[Extracted page text data]

# # # # # # #

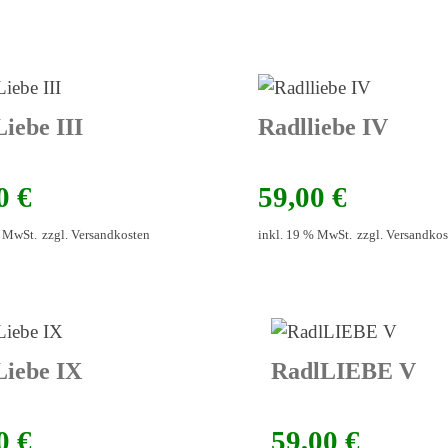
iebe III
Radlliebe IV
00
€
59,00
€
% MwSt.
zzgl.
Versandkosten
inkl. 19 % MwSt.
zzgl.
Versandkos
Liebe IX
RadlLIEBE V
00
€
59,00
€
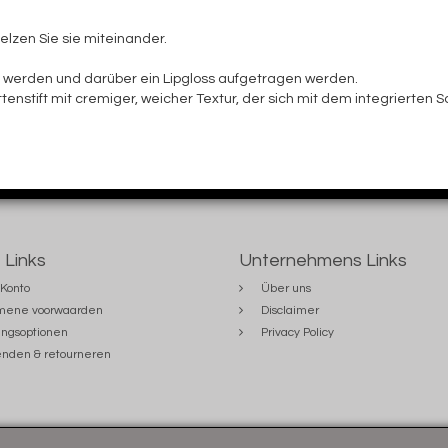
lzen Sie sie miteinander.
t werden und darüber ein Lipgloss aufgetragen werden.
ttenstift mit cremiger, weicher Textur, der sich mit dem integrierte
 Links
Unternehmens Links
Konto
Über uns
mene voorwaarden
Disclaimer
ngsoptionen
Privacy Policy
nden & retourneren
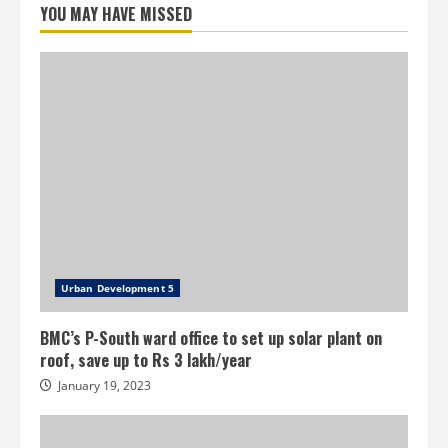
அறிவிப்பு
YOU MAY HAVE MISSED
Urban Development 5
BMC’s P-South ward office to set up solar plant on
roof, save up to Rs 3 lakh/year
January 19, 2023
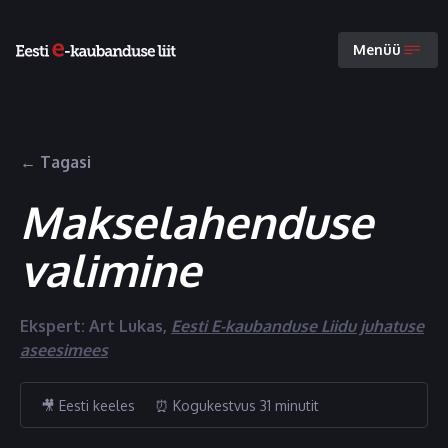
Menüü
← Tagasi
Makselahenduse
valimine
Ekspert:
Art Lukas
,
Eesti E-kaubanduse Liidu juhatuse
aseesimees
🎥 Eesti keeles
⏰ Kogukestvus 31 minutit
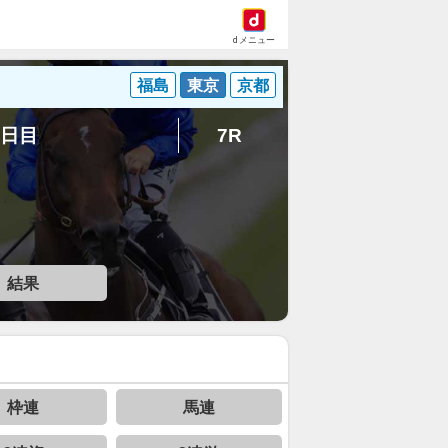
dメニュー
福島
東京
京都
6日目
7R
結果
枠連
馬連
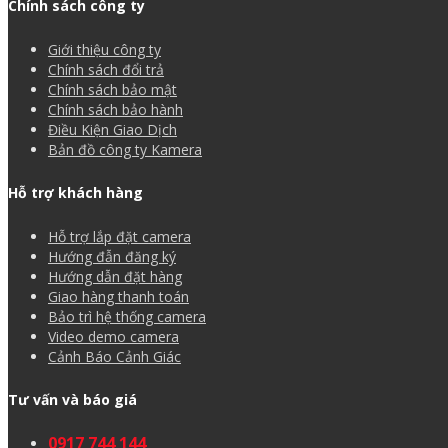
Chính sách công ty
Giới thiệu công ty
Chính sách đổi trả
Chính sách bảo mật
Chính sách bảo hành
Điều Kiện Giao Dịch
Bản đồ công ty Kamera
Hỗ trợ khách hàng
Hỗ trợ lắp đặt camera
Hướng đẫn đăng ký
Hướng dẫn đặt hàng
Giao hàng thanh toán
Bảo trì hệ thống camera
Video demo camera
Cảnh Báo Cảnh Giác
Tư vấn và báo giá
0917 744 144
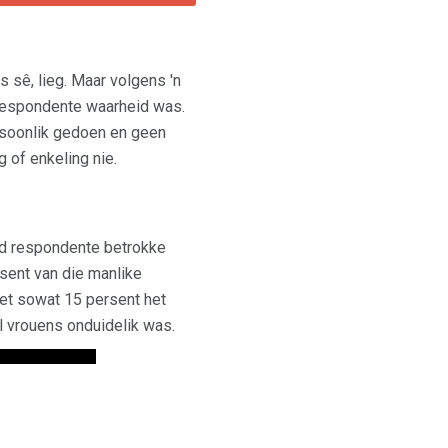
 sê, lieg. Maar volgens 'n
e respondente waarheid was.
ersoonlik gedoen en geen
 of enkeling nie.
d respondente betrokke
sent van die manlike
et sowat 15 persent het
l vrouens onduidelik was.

# # # # # # #

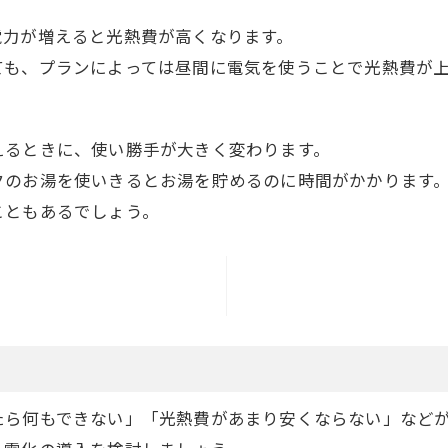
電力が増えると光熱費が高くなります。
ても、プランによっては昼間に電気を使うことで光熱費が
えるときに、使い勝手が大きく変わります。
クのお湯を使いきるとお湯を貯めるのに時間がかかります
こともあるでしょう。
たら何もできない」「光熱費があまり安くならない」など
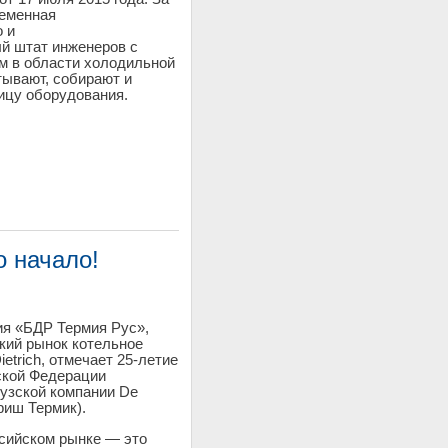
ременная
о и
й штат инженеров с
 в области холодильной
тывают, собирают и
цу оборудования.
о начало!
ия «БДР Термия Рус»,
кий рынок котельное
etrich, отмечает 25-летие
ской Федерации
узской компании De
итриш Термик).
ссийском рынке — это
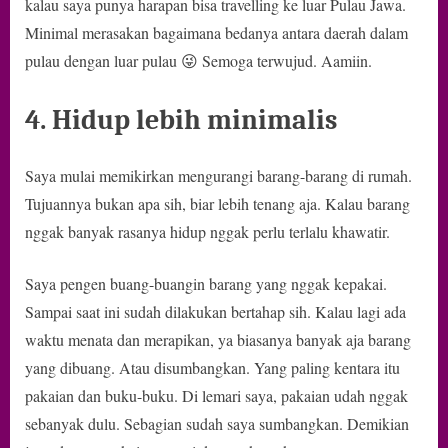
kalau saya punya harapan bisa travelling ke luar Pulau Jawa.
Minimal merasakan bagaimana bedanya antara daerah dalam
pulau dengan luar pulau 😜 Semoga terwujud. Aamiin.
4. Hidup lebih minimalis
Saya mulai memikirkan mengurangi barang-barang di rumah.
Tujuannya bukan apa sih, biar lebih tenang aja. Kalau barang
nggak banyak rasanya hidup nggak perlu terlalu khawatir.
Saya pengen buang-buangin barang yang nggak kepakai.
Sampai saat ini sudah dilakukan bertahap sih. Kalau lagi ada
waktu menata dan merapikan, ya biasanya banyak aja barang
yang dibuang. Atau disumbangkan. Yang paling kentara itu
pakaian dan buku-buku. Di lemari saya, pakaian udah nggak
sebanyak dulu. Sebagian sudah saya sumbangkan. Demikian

# # # # # # #

» WHAT TO DO: Set down only the lines above that fall between the line holding "Saya mulai memikirkan" and the line holding "yang dibuang. Atau", inclusive, keeping each exact.

» RESULT:
Saya mulai memikirkan mengurangi barang-barang di rumah.
Tujuannya bukan apa sih, biar lebih tenang aja. Kalau barang
nggak banyak rasanya hidup nggak perlu terlalu khawatir.
Saya pengen buang-buangin barang yang nggak kepakai.
Sampai saat ini sudah dilakukan bertahap sih. Kalau lagi ada
waktu menata dan merapikan, ya biasanya banyak aja barang
yang dibuang. Atau disumbangkan. Yang paling kentara itu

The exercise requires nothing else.